Goal of the exercise:
Search term "grid": copy each line of the records that contains it.

Extracted data:
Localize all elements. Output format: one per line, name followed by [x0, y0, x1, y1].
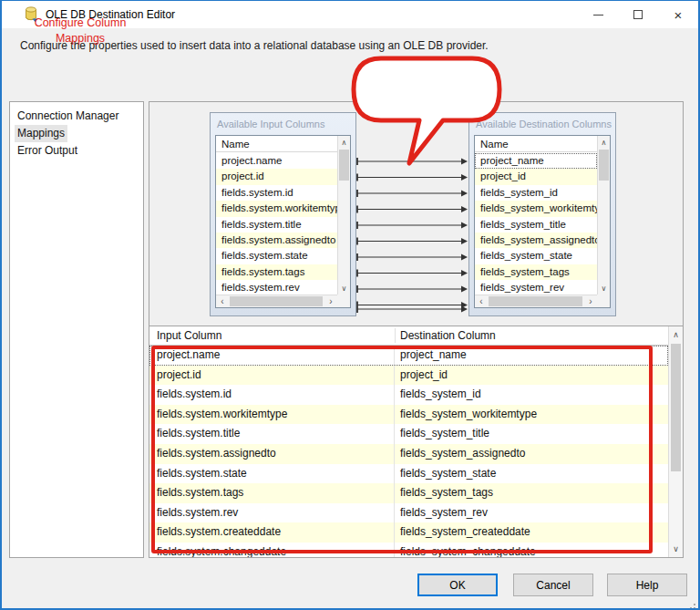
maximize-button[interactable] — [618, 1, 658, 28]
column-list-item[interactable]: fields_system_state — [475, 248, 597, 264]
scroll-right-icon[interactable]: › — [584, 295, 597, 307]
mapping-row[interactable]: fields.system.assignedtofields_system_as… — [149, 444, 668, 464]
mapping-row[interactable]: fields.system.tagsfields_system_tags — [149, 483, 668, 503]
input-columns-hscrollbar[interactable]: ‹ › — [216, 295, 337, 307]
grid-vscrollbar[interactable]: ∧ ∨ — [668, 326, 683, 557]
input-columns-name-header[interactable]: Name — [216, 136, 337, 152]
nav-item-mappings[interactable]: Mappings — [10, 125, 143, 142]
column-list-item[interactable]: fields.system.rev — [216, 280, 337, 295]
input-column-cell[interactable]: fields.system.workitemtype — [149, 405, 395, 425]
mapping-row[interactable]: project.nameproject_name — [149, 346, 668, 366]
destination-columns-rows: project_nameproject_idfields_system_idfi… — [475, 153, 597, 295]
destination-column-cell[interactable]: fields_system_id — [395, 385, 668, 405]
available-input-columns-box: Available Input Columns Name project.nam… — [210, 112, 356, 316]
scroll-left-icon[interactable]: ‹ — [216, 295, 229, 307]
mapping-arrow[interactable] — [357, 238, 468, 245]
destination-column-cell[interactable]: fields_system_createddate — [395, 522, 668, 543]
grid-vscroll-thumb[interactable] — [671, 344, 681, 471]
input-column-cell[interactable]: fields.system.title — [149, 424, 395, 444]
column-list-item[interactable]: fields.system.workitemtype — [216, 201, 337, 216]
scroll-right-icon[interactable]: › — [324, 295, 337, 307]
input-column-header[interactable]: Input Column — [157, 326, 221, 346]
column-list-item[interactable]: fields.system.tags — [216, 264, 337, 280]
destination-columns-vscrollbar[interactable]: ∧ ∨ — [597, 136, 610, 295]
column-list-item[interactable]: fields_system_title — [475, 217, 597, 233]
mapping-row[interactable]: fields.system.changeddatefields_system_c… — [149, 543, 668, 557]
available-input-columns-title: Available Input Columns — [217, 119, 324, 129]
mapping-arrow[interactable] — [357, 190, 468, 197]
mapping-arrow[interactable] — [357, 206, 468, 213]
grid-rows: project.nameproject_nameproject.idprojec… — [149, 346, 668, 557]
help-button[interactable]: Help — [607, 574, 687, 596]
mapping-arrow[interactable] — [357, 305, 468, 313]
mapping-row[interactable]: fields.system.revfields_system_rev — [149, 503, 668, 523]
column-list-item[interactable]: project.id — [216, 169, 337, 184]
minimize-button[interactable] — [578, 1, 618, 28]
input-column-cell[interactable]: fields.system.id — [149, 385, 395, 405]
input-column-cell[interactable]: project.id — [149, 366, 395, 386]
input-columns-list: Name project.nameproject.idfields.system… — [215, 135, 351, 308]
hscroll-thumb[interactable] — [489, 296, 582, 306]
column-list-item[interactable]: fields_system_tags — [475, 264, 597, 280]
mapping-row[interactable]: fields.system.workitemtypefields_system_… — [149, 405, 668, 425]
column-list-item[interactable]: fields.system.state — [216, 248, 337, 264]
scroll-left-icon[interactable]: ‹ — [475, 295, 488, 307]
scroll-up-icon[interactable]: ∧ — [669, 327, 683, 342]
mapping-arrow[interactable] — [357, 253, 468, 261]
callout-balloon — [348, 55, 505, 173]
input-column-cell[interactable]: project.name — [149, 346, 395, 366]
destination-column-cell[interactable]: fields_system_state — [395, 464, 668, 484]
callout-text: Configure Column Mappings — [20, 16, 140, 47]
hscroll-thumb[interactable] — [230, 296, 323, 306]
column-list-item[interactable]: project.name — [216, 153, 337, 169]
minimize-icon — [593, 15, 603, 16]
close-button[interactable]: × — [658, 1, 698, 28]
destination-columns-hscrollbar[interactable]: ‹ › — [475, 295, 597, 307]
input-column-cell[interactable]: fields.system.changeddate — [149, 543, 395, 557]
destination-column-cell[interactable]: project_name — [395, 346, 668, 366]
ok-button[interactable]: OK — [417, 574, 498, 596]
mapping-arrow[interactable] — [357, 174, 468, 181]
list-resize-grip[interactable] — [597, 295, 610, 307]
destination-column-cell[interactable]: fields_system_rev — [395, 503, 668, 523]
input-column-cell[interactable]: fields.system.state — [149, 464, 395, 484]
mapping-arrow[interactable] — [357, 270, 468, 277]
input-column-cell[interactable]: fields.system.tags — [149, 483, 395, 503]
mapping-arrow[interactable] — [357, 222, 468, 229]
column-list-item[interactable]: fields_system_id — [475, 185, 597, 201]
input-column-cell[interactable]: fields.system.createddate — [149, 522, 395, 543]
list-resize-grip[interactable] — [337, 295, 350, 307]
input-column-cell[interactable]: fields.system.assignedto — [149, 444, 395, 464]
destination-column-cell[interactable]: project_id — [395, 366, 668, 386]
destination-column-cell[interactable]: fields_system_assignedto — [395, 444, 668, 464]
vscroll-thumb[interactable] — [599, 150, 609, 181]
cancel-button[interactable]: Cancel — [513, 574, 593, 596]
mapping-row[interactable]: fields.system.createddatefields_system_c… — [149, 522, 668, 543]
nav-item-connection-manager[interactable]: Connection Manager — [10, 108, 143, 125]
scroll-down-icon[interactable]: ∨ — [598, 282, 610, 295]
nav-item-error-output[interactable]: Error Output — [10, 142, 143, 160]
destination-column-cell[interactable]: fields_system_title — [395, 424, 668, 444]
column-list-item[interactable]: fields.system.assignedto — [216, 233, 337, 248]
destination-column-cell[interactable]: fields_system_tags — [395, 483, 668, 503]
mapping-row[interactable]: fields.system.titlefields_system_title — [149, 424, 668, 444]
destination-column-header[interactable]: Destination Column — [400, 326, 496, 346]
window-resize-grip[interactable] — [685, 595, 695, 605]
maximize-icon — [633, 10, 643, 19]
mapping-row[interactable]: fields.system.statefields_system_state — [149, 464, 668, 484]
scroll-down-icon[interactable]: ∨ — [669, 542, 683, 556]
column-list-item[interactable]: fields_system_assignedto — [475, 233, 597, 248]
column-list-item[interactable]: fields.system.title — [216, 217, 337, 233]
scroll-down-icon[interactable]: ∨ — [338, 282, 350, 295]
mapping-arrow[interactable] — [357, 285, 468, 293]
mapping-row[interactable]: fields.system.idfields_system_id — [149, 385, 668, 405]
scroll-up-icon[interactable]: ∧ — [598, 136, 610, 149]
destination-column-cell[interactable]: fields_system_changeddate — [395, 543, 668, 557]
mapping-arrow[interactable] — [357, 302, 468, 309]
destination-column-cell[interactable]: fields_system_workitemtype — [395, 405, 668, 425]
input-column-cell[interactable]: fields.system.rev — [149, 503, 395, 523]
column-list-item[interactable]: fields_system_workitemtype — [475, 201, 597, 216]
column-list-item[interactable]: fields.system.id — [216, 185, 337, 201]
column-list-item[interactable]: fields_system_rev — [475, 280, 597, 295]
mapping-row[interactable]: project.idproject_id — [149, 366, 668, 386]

...

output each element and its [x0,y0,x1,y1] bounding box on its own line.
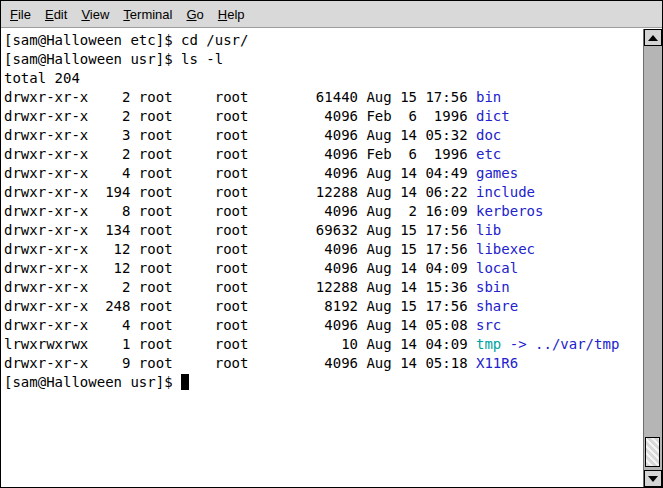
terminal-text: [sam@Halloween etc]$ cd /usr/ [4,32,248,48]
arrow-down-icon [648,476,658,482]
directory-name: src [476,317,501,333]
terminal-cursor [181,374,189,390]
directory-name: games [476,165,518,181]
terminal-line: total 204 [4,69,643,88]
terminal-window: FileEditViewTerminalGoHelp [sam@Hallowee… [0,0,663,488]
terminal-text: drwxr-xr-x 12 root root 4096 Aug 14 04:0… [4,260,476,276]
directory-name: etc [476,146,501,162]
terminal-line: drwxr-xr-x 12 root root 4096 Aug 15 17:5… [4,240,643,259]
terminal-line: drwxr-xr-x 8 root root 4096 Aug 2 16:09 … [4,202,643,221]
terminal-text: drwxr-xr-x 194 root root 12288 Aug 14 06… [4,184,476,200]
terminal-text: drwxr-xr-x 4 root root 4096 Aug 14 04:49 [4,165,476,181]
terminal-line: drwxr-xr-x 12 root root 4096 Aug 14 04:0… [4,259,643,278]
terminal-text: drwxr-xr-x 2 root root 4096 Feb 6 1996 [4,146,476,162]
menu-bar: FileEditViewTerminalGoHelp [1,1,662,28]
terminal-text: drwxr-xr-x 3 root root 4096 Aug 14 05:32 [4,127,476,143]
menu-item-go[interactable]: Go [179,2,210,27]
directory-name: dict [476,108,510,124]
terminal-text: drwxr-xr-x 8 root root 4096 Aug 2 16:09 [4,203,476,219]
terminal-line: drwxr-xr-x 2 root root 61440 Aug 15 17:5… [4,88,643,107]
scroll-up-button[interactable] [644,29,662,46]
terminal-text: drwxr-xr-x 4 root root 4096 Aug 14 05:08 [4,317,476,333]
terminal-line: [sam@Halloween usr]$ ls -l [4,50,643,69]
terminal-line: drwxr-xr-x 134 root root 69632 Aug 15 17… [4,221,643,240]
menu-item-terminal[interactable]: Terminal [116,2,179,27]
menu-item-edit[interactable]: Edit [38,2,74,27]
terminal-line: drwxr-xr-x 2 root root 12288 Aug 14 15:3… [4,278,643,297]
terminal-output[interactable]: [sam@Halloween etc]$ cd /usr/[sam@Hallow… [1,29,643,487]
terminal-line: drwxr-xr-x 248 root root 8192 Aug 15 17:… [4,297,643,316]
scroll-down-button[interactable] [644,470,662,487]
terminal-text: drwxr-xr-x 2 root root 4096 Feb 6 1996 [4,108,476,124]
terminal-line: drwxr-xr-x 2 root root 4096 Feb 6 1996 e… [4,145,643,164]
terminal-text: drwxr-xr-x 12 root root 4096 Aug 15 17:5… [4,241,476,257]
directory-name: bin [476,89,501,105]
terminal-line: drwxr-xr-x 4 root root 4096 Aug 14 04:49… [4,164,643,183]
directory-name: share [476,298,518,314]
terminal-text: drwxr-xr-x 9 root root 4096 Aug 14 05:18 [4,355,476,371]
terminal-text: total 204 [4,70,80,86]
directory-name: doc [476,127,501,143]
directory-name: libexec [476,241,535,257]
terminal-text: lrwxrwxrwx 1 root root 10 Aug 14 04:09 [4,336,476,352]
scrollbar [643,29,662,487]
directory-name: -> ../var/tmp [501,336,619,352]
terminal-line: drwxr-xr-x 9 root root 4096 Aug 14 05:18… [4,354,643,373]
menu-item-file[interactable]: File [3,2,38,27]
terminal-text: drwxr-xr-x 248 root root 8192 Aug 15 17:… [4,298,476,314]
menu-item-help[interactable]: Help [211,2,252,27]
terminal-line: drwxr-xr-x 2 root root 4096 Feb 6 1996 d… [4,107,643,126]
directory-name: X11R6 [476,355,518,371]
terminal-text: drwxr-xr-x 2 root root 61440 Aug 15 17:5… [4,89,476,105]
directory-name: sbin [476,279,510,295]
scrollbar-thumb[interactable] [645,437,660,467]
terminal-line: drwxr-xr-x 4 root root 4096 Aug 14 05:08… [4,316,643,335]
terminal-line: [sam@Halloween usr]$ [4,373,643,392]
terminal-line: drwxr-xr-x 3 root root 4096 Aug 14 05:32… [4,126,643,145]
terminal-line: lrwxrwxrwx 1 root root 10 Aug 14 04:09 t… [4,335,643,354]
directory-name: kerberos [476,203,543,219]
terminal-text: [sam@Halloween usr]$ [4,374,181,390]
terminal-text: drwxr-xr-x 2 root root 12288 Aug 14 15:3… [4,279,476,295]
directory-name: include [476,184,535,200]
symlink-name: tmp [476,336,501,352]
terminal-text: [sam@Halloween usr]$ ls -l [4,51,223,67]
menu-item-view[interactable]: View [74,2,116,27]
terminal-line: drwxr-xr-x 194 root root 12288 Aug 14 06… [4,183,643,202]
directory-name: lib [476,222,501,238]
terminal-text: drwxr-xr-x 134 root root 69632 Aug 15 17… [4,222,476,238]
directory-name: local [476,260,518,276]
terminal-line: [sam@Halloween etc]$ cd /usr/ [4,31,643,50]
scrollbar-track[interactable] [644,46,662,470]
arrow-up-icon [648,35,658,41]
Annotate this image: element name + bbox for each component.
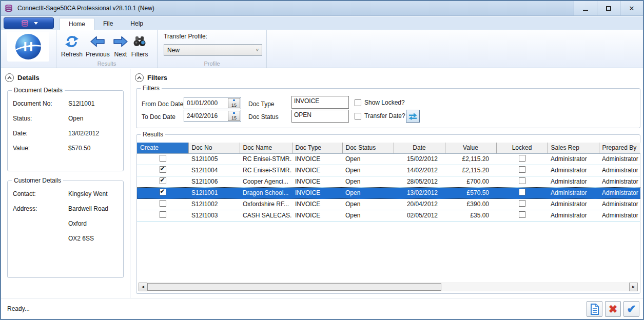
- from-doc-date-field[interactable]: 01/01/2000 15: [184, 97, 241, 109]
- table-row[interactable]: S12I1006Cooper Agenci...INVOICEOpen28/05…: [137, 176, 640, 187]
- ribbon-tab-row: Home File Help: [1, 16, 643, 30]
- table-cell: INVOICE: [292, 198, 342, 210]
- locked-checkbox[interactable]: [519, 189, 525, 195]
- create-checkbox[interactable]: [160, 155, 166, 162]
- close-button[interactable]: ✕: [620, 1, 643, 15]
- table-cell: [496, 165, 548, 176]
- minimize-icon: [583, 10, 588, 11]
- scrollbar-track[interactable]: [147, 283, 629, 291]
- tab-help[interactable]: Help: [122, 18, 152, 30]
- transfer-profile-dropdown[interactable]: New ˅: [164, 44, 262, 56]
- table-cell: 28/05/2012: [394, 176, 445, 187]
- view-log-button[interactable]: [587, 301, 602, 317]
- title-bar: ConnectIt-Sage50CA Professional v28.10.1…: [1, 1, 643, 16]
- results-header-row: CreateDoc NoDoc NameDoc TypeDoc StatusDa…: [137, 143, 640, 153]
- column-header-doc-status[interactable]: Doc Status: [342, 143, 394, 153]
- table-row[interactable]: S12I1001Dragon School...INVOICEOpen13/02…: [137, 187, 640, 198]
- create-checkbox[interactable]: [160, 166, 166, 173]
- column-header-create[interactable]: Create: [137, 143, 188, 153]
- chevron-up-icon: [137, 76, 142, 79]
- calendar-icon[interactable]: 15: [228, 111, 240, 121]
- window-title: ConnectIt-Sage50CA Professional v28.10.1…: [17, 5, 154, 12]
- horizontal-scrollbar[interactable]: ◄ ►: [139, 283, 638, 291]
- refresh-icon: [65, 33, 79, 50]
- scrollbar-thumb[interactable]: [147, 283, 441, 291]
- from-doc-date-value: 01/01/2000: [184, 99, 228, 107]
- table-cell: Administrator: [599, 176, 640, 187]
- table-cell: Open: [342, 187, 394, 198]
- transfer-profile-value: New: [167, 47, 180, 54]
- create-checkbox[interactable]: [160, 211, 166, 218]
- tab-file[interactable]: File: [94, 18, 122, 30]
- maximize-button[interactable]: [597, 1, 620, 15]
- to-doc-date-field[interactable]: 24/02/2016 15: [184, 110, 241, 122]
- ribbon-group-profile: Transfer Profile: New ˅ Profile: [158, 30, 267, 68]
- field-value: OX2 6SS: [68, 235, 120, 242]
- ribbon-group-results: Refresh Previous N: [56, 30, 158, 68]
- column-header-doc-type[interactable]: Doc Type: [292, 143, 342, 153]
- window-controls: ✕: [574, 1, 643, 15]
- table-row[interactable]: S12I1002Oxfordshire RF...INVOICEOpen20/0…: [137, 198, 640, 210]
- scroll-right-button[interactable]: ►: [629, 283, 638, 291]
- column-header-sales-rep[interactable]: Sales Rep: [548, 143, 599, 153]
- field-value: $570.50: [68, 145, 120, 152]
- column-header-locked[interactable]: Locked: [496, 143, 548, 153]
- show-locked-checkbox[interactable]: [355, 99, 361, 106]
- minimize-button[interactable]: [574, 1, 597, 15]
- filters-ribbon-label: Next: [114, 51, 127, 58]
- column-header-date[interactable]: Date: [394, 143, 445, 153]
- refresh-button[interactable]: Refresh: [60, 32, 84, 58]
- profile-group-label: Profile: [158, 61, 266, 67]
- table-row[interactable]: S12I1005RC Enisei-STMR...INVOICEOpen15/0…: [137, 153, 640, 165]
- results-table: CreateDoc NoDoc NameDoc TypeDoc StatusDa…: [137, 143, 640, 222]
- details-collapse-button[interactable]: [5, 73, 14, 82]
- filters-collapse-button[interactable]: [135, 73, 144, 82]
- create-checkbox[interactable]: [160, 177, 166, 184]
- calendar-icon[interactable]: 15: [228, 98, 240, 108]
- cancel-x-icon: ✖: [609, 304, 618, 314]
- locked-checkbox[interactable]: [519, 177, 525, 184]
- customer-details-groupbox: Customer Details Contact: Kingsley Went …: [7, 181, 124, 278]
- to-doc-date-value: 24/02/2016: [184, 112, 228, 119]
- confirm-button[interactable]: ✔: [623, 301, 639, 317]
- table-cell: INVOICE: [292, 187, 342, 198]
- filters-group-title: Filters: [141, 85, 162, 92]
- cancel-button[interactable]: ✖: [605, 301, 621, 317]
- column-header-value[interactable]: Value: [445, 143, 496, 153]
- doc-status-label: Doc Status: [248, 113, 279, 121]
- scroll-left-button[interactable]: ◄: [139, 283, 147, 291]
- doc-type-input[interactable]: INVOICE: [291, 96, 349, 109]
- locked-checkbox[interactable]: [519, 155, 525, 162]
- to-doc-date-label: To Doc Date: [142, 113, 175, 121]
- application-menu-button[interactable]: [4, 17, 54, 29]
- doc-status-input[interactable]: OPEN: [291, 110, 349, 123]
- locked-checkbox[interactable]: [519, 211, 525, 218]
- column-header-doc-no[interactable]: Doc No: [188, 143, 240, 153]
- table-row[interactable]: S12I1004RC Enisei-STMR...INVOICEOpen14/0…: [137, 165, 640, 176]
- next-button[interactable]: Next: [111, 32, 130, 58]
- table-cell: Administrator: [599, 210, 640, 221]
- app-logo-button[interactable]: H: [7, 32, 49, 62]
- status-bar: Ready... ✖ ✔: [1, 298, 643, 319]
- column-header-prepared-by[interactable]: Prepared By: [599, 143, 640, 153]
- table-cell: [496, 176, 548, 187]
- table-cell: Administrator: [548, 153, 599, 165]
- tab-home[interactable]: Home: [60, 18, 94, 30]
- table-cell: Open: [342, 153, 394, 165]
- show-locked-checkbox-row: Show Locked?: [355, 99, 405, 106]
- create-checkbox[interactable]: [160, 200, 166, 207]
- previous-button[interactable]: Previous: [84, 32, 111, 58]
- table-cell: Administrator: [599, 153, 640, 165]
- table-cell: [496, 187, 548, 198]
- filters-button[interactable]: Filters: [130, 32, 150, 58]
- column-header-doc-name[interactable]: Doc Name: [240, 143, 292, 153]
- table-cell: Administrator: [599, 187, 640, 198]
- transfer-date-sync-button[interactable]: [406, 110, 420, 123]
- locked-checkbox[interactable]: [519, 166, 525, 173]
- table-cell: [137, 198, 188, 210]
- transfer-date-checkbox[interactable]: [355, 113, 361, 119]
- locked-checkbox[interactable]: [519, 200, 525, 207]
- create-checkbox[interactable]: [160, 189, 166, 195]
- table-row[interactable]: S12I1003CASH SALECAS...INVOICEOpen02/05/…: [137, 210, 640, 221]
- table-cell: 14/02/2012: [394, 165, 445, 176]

Task solution:
grid-vscrollbar[interactable]: ∧ ∨ — [668, 326, 683, 557]
grid-vscroll-thumb[interactable] — [671, 344, 681, 471]
grid-rows: project.nameproject_nameproject.idprojec… — [149, 346, 668, 557]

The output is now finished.